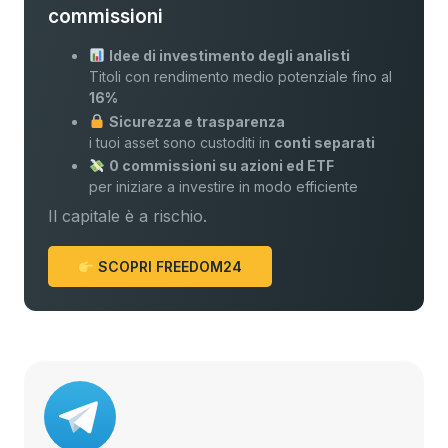
commissioni
Idee di investimento degli analisti
Titoli con rendimento medio potenziale fino al
16%
Sicurezza e trasparenza
i tuoi asset sono custoditi in
conti separati
0 commissioni su azioni ed ETF
per iniziare a investire in modo efficiente
Il capitale è a rischio.
SCOPRI FREEDOM24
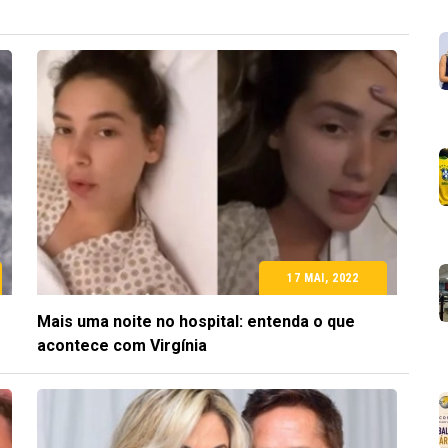
17 MAI, 2022
Mais uma noite no hospital: entenda o que
acontece com Virgínia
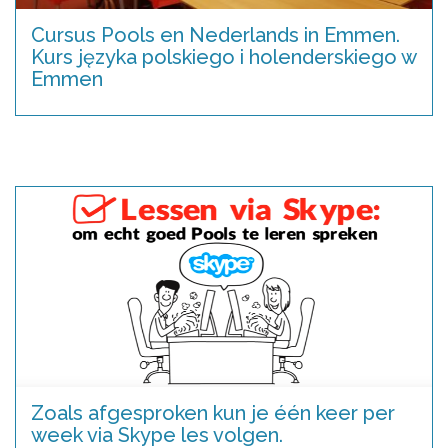
Cursus Pools en Nederlands in Emmen.
Kurs języka polskiego i holenderskiego w
Emmen
Zoals afgesproken kun je één keer per
week via Skype les volgen.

============================================================

### What needs to be done
Leave out the pictures and transcribe the entries above exactly.

### Written solution
commissioni
Idee di investimento degli analisti
Titoli con rendimento medio potenziale fino al
16%
Sicurezza e trasparenza
i tuoi asset sono custoditi in
conti separati
0 commissioni su azioni ed ETF
per iniziare a investire in modo efficiente
Il capitale è a rischio.
SCOPRI FREEDOM24
17 MAI, 2022
Mais uma noite no hospital: entenda o que
acontece com Virgínia
Cursus Pools en Nederlands in Emmen.
Kurs języka polskiego i holenderskiego w
Emmen
Zoals afgesproken kun je één keer per
week via Skype les volgen.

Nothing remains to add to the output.